Neuropathy is Common with Chemo Treatments, But a Certain Type of Exercise May Help

Peripheral neuropathy involves damage to the peripheral nervous system, which controls our movement, sensory experiences, and automatic body functions. Symptoms include numbness, tingling, decreased ability to feel heat and cold, and even pain. Chemotherapy can often cause the issue, especially if it involves neurotoxic treatments like oxaliplatin and vinca alkaloids. New research finds a fairly simple therapy may help prevent the issue, though.

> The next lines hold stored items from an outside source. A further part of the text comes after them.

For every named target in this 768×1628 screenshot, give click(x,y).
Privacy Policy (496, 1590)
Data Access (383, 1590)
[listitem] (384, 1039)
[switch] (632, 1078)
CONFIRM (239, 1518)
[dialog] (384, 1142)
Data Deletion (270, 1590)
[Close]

A study recently published in the journal JAMA Internal Medicine looked at how neuromuscular exercise could impact chemotherapy-induced peripheral neuropathy (CIPN). Focusing primarily on balance training, the findings showed that most patients who took part in this sort of exercise avoided developing CIPN. This is important, as the issue may become chronic or even impact survival due to treatment interruption.

Middle aged man does balance exercises
PHOTO: ADOBE STOCK / SVITLANA

Dr. Fiona Streckmann, lead researcher and sports scientist from the University of Basel, says, “This side effect has a direct influence on clinical treatment: for example, patients may not be able to receive the planned number of chemotherapy cycles that they actually need, the dosage of neurotoxic agents in the chemotherapy may have to be reduced, or their treatment may have to be terminated.”

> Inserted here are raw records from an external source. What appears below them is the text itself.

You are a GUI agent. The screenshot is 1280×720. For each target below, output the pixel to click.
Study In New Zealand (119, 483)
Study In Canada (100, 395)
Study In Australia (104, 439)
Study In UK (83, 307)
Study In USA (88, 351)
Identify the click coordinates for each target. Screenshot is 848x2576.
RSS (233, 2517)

To investigate how exercise may lower the chances of this happening, Dr. Streckmann and her team recruited 158 patients receiving chemotherapy in the Cologne, Germany, area between 2014 and 2020. The participants, whose average age was 49, were split between three groups: One that did sensorimotor training for 15 to 30 minutes twice a week, one that did whole-body vibration training with the same schedule, and a control group that received typical treatment. The exercise regiment was done throughout chemotherapy, which included either oxaliplatin or vinca alkaloids. Participants then underwent follow-up for up to five years.

The research showed that those who exercised had a 50 to 70% lower chance of developing CIPN than the controls. They also reported better quality of life and had less of a need to lower their treatment dosages. Their mortality rates were lower, as well. Most people in the control group went on to develop the issue, but most in the other two groups did not. There were also differences based on which type of treatment a patient was receiving and which exercise group they were in. The best results were in patients taking vinca alkaloids who were in the sensorimotor training group.

Young woman does balance exercise
PHOTO: ADOBE STOCK / KHOSRORK

The researchers say medications have not yet been found to prevent or successfully cure CIPN, so the findings are promising. It may mean certain types of exercise could improve quality of life for patients while boosting their survival chances, as they’d be less apt to have interrupted treatment.

Dr. Streckmann says, “The potential of physical activity is hugely underestimated.”

Going forward, the team is working on guidelines for hospitals, and there’s another ongoing study focused on preventing sensory and motor issues in children receiving neurotoxic chemo.